分析<em>小肠结肠炎耶尔森菌</em>效应易位到宿主细胞中使用β-内酰胺酶效应融合体
Summary
Effector translocation into host cells via a type III secretion system is a common virulence strategy among gram-negative bacteria. A beta-lactamase effector fusion based assay for quantitative analysis of translocation was applied. In Yersinia infected cells, conversion of a FRET reporter by the beta-lactamase is monitored using laser scanning microscopy.
Abstract
许多革兰氏阴性细菌包括致病耶尔森菌属使用III型分泌系统,转运的效应蛋白到真核靶细胞。在宿主细胞内的效应蛋白操纵细胞功能的细菌的益处。为了更好地理解III型分泌宿主细胞相互作用,灵敏,准确的检测过程中控制测量易位是必需的。我们在这里描述了基于一小肠结肠炎耶尔森效应蛋白片段的融合的测定法(耶尔森外蛋白; YopE)的应用程序。用TEM-1β-内酰胺酶的易位的定量分析的测定法,依赖于细胞裂解渗透剂FRET染料(CCF4 / AM)通过易位β-内酰胺酶的融合。 CCF4的由β-内酰胺酶的头孢菌素核的裂解之后,从香豆素FRET荧光素被破坏,香豆素结构部分的激励导致的蓝色荧光发射。该方法的不同应用在文献中突出了其通用性已被描述。该方法允许易位体外的分析以及在体内,例如,在小鼠模型。可以用酶标仪,流式细胞仪或荧光显微镜进行检测荧光信号。在由不同耶尔森突变这里描述的,在效应子融合的体外易位至HeLa细胞中设置由激光扫描显微镜监测。通过实时β-内酰胺酶的效应融合录制FRET记者细胞内转化提供了可靠的定量结果。我们在这里展示示范性数据,由Y.展示增加易位菌 YopE突变体比野生型菌株。
Introduction
III型分泌系统,它们由不同的属的革兰氏阴性菌,直接递送细菌编码的效应蛋白到真核靶细胞利用专门蛋白出口的机器。而分泌机制本身是高度保守的,专门集效应蛋白进化的不同细菌种类中,以操纵细胞信号途径和促进特定细菌的毒力的策略1。万一耶尔森氏菌,最多七个效应蛋白,所谓Yops( 耶尔森氏菌外蛋白),被易位在宿主细胞接触并一起行动颠覆免疫细胞反应,如吞噬作用和细胞因子产生, 即,以允许细菌的胞外生存2-4。易位的处理严格控制在不同阶段5。它被确定,T3SS初级活化通过它的接触到目标策触发LL 6。然而,这种引发的精确机制仍有待阐明。在耶尔森所谓微调易位的第二电平由上调或下调细胞的Rho GTP结合蛋白的Rac1或RhoA的活性实现的。 Rac1的激活例如通过侵袭素或细胞毒性坏死因子Y(CNF-Y)导致增加的易位7-9,而GAP(GTP酶活化蛋白质)易位YopE的功能下调Rac1的活性,因此通过一个负反馈型降低易位机制10,11。

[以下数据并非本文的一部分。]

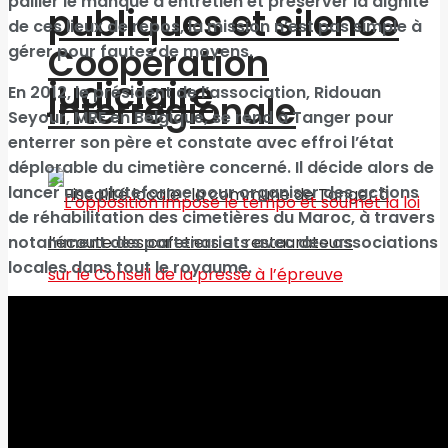
pallier le manque d’entretien et préserver la dignité
publiques et silence
de ces lieux de repos, la mission n’est pas simple à
Coopération
gérer pour fautes de moyens.
judiciaire
En 2012, le président de l’association, Ridouan
interrégionale
Seyour, MRE en Belgique, se rend à Tanger pour
enterrer son père et constate avec effroi l’état
déplorable du cimetière concerné. Il décide alors de
lancer une plateforme pour organiser des actions
de réhabilitation des cimetières du Maroc, à travers
notamment des partenariats avec des associations
locales dans tout le royaume.
Fiscalité locale : la
commune de Tanger
à l’écoute des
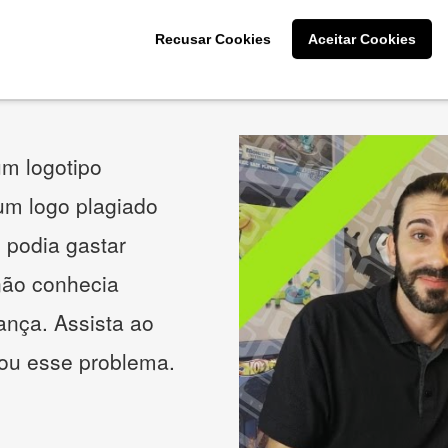
Recusar Cookies
Aceitar Cookies
O que os nossos clientes acham
m logotipo
 um logo plagiado
 podia gastar
não conhecia
ança. Assista ao
nou esse problema.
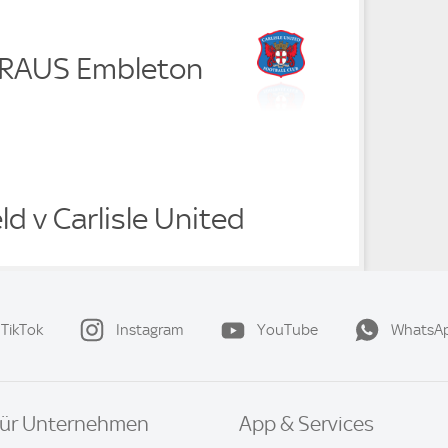
e RAUS Embleton
ld v Carlisle United
TikTok
Instagram
YouTube
WhatsA
ür Unternehmen
App & Services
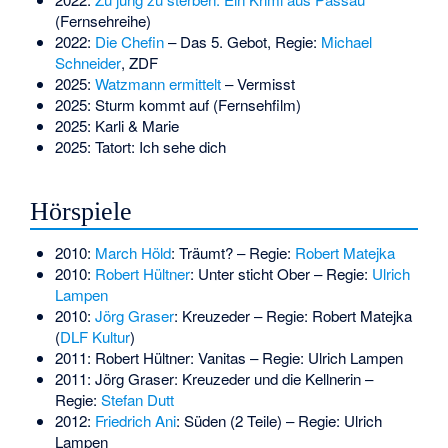
(Fernsehreihe)
2022:
Die Chefin
– Das 5. Gebot, Regie:
Michael
Schneider
, ZDF
2025:
Watzmann ermittelt
– Vermisst
2025:
Sturm kommt auf
(Fernsehfilm)
2025:
Karli & Marie
2025:
Tatort: Ich sehe dich
Hörspiele
2010:
March Höld
: Träumt? – Regie:
Robert Matejka
2010:
Robert Hültner
: Unter sticht Ober – Regie:
Ulrich
Lampen
2010:
Jörg Graser
: Kreuzeder – Regie: Robert Matejka
(
DLF Kultur
)
2011: Robert Hültner: Vanitas – Regie: Ulrich Lampen
2011: Jörg Graser: Kreuzeder und die Kellnerin –
Regie:
Stefan Dutt
2012:
Friedrich Ani
: Süden (2 Teile) – Regie: Ulrich
Lampen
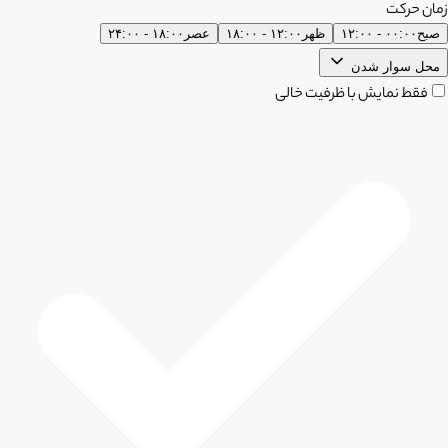
زمان حرکت
صبح
۰۰:۰۰ - ۱۲:۰۰
ظهر
۱۲:۰۰ - ۱۸:۰۰
عصر
۱۸:۰۰ - ۲۴:۰۰
محل سوار شدن
فقط نمایش با ظرفیت خالی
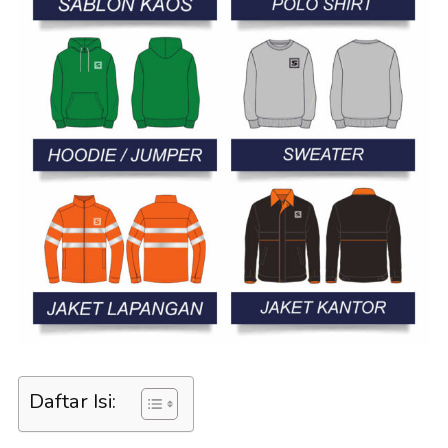
Daftar Isi:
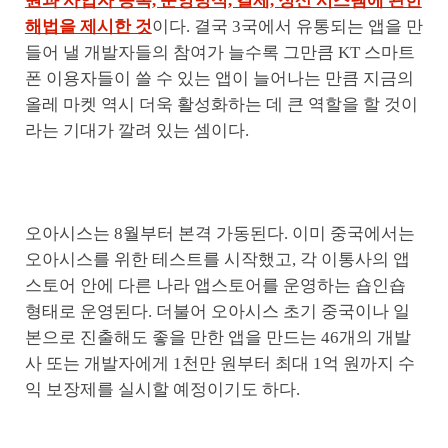
원과 사업자 등록, 운영방식, 결제, 정산 시스템에 관한
해법을 제시한 것
이다. 결국 3국에서 유통되는 앱을 만
들어 낼 개발자들의 참여가 늘수록 그만큼 KT 스마트
폰 이용자들이 쓸 수 있는 앱이 늘어나는 만큼 지금의
올레 마켓 역시 더욱 활성화하는 데 큰 역할을 할 것이
라는 기대가 깔려 있는 셈이다.
오아시스는 8월부터 본격 가동된다. 이미 중국에서는
오아시스를 위한 테스트를 시작했고, 각 이통사의 앱
스토어 안에 다른 나라 앱스토어를 운영하는 숍인숍
형태로 운영된다. 더불어 오아시스 초기 중국이나 일
본으로 진출해도 좋을 만한 앱을 만드는 46개의 개발
사 또는 개발자에게 1천만 원부터 최대 1억 원까지 수
익 보장제를 실시할 예정이기도 하다.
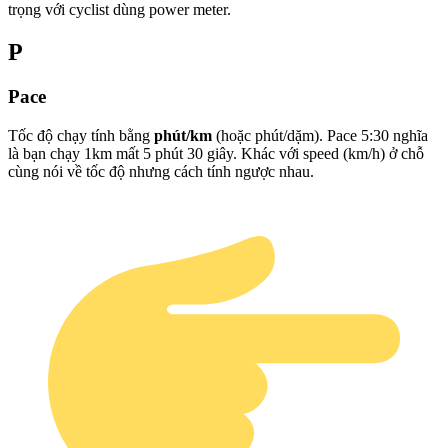
trọng với cyclist dùng power meter.
P
Pace
Tốc độ chạy tính bằng
phút/km
(hoặc phút/dặm). Pace 5:30 nghĩa
là bạn chạy 1km mất 5 phút 30 giây. Khác với speed (km/h) ở chỗ
cùng nói về tốc độ nhưng cách tính ngược nhau.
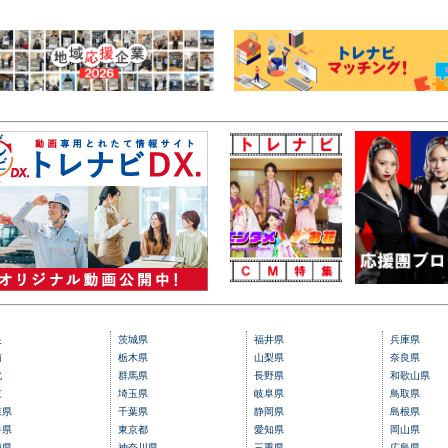
央
茨城県
福井県
兵庫県
南
栃木県
山梨県
奈良県
北
群馬県
長野県
和歌山県
東
埼玉県
岐阜県
鳥取県
森県
千葉県
静岡県
島根県
手県
東京都
愛知県
岡山県
城県
神奈川県
三重県
広島県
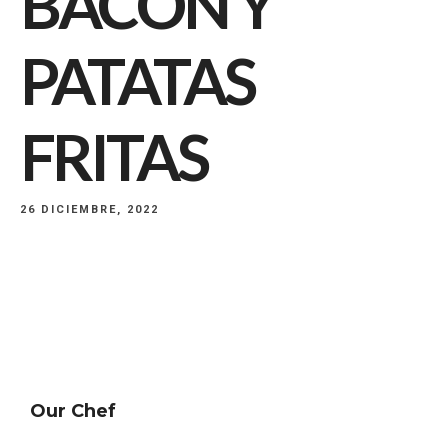
BACON Y
PATATAS
FRITAS
26 DICIEMBRE, 2022
Our Chef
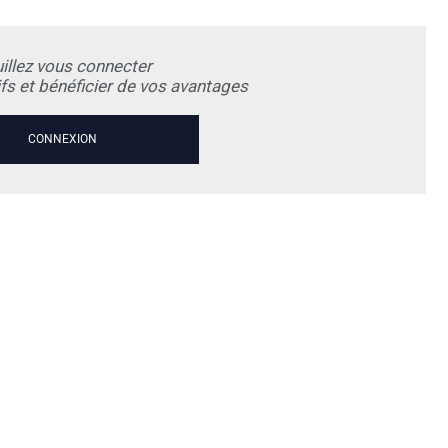
illez vous connecter
rifs et bénéficier de vos avantages
CONNEXION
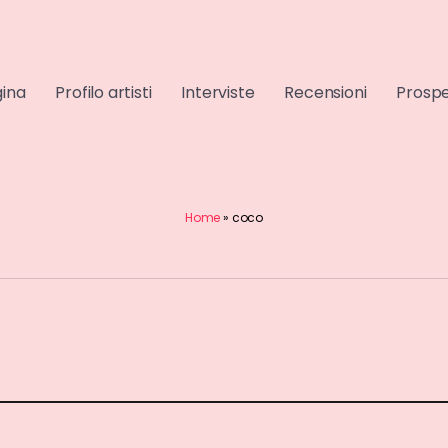
gina
Profilo artisti
Interviste
Recensioni
Prospe
Home
»
coco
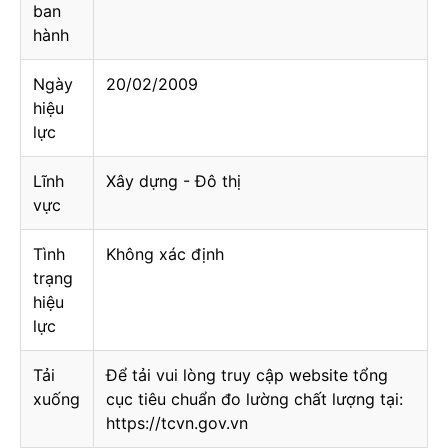
ban
hành
Ngày
20/02/2009
hiệu
lực
Lĩnh
Xây dựng - Đô thị
vực
Tình
Không xác định
trạng
hiệu
lực
Tải
Để tải vui lòng truy cập website tổng
xuống
cục tiêu chuẩn đo lường chất lượng tại:
https://tcvn.gov.vn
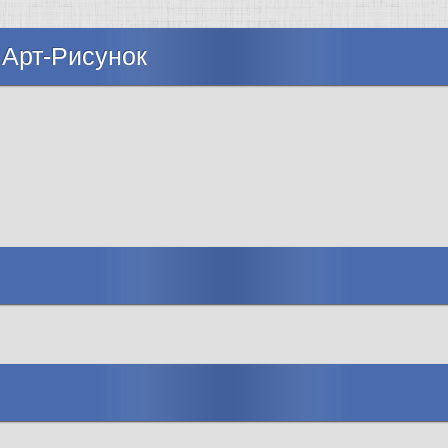
 Арт-Рисунок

有效和精确的方法是前提,以研究如何易位是在小肠结肠炎耶尔森氏宿主细胞相互作用调控。许多不同的系统已被用于这个目的,每个具有特定的优点和缺点。一些方法依赖于裂解感染的细胞,但不细菌由不同的去污剂随后免疫印迹分析。钍这些方法Ë共同的缺点是次要的,但不可避免的细菌裂解潜在污染的细胞裂解液与细菌相关的效应蛋白。然而,提出了治疗细胞用蛋白酶K以降解细胞外的效应蛋白和后续使用毛地黄皂苷为真核细胞的选择性裂解,以尽量减少此问题12。重要的是,这些检测主要依赖于高品质抗效应的抗体,其中大多是尚未投放市场。企图利用效应蛋白翻译融合和荧光蛋白GFP的像并监控易位没有成功可能是由于该荧光蛋白的球状三级结构和分泌装置的无法分泌13之前展开它们。 百日咳毒素然而,有几个不同的记者的标签,如CYA(钙调蛋白依赖的腺苷酸环化酶)域cyclolysin 14或闪存标签被成功用于分析易位。在前者的测定CYA的酶活性被用于扩增胞内融合蛋白的信号,而闪光标签,在很短的四半胱氨酸(4Cys)基序标签,允许与biarsenical染料的Flash标签,而不会干扰分泌的过程中15。
这里所应用的方法是由夏邦杰等人报道首次并基于对细胞内的荧光共振能量转移(FRET)染料CCF4通过易位效应TEM-1β-内酰胺酶融合体16(图1A)的转换。 CCF4 / AM是其中香豆素衍生物(供体)和荧光素部分(受体)由头孢菌素核连接的细胞穿透物化合物。在被动进入真核细胞,所述非荧光酯化CCF4 / AM化合物由蜂窝酯酶处理以带电和荧光CCF4从而被困内的小区。激发香豆素结构部分在405nm处的结果的FRET的荧光素部分,其在530nm发射的绿色荧光信号。头孢菌素核的β-内酰胺酶的FRET的裂解之后被破坏,香豆素结构部分的激励导致的蓝色荧光发射at460纳米。该方法的不同应用在文献中突出了其通用性已被描述。该方法允许易位体外的分析以及在体内,例如,该技术被用来在小鼠感染模型来识别体内 17-19针对易位的白细胞群。信号读出可使用酶标仪,流式细胞仪或荧光显微镜进行。值得注意的是,该方法还提供了感染过程20,21期间监视易位实时由活细胞显微术的可能性。这里激光扫描荧光显微镜涂敷了用于readou荧光信号吨,因为它提供最高的灵敏度和精确度。特别是,能力调整与纳米精度与高敏感检测器组合的发射窗有助于优化荧光检测和最小化串扰。此外,该显微镜的设置可适于易位实时监测和有可能允许对宿主 – 病原体相互作用的在细胞水平上同时分析。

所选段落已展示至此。